## WORK INSTRUCTIONS
A line qualifies if it holds the string "weekday". Copy every qualifying line from the records.

-*-

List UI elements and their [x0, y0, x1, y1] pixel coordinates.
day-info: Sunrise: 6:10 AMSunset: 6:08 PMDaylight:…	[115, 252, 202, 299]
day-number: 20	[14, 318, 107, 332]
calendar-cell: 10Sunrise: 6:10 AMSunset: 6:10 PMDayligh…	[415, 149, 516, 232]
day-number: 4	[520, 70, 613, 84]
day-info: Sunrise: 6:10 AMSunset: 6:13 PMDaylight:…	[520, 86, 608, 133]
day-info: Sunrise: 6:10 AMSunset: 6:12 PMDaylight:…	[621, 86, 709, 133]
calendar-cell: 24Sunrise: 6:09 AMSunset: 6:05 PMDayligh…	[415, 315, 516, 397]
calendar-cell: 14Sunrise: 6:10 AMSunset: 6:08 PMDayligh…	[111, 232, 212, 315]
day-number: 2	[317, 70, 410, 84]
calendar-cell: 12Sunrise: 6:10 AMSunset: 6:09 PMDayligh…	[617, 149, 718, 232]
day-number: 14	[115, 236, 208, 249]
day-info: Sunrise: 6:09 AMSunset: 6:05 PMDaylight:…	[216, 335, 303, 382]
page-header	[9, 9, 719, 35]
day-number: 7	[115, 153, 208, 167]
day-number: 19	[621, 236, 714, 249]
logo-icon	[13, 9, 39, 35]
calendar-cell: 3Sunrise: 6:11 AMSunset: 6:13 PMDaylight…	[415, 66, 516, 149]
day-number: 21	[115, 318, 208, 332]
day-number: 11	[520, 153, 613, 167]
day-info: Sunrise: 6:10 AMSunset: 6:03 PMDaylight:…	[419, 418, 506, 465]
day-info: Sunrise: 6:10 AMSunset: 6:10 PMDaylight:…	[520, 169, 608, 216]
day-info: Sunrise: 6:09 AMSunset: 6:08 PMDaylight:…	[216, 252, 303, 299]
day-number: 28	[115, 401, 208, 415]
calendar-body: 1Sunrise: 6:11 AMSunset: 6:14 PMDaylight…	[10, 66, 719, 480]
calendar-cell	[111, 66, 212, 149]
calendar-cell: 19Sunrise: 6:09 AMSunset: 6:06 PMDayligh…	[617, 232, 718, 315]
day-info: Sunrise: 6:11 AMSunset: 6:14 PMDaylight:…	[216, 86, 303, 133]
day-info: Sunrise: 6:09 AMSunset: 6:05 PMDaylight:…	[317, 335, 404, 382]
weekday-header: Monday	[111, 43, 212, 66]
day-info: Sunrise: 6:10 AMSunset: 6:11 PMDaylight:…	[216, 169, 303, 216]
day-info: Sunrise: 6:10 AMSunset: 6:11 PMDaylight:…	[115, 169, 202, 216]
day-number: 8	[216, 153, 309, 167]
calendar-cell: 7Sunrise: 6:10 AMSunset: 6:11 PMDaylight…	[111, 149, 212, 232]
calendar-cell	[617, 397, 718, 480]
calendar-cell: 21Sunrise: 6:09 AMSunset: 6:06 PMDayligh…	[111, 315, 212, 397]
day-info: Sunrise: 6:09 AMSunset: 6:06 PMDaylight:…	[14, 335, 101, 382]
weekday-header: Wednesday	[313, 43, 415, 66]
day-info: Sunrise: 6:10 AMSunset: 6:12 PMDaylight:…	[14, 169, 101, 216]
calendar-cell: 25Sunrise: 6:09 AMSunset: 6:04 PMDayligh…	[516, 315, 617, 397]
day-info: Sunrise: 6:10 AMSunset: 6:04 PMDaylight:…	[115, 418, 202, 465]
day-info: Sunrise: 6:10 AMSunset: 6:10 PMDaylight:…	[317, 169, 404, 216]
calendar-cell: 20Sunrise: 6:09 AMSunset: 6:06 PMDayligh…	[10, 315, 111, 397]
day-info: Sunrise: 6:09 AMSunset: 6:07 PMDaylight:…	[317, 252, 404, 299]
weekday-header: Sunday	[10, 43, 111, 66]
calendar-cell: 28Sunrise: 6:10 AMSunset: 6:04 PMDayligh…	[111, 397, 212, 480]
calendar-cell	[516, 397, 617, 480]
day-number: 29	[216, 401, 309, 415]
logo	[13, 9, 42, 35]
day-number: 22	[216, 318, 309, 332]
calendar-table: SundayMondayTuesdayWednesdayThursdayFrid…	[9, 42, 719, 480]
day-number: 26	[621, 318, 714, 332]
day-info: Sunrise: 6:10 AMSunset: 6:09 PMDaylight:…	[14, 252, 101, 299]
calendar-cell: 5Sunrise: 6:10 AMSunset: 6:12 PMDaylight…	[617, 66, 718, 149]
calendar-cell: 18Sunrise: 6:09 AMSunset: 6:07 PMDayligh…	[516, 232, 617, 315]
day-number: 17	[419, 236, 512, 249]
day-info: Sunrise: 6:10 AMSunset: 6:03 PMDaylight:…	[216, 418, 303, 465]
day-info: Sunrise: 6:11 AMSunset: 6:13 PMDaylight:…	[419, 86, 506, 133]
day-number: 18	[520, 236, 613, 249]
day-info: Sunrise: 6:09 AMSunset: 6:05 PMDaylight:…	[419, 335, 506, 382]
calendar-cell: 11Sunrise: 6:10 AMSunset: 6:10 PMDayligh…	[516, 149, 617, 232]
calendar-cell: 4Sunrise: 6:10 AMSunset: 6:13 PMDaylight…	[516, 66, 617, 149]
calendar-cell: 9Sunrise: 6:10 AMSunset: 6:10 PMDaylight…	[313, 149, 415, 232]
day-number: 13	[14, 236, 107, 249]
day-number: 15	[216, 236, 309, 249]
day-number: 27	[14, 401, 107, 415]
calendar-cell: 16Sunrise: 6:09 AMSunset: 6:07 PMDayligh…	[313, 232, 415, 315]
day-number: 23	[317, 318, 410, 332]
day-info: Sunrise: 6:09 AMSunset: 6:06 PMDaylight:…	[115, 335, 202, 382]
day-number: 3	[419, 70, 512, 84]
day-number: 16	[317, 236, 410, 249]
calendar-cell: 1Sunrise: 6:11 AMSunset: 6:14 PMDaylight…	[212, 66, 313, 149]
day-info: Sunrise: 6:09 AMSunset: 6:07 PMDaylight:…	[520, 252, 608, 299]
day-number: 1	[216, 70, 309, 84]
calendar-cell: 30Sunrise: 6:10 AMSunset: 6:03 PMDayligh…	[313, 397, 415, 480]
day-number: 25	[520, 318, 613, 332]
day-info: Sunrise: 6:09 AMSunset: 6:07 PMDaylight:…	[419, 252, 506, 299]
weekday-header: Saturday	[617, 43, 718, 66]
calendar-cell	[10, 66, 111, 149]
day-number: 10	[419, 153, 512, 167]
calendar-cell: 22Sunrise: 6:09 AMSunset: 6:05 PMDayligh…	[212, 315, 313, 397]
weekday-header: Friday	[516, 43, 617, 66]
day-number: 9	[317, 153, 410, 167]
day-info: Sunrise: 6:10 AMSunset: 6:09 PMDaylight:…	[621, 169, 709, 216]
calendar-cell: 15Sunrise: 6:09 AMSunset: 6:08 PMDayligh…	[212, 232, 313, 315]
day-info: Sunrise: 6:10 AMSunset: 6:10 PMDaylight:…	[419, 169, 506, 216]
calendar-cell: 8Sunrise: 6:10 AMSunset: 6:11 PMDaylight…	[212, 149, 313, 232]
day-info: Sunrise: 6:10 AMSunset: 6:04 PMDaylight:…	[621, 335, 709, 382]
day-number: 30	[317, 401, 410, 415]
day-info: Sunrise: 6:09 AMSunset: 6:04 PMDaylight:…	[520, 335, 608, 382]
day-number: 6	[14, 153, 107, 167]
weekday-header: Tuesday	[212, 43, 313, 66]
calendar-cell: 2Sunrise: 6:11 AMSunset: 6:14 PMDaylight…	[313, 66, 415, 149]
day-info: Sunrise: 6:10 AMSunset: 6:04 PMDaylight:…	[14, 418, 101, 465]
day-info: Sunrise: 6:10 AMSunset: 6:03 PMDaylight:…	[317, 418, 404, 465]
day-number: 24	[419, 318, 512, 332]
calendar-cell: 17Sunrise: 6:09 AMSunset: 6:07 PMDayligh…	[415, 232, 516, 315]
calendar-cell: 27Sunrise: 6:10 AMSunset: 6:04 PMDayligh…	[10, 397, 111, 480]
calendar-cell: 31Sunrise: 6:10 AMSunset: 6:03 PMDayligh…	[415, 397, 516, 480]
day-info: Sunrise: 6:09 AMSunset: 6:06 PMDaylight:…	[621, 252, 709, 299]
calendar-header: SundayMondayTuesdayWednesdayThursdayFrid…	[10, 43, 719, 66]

-*-

## RESULT
weekday-header: Monday	[111, 43, 212, 66]
weekday-header: Wednesday	[313, 43, 415, 66]
weekday-header: Sunday	[10, 43, 111, 66]
weekday-header: Saturday	[617, 43, 718, 66]
weekday-header: Friday	[516, 43, 617, 66]
weekday-header: Tuesday	[212, 43, 313, 66]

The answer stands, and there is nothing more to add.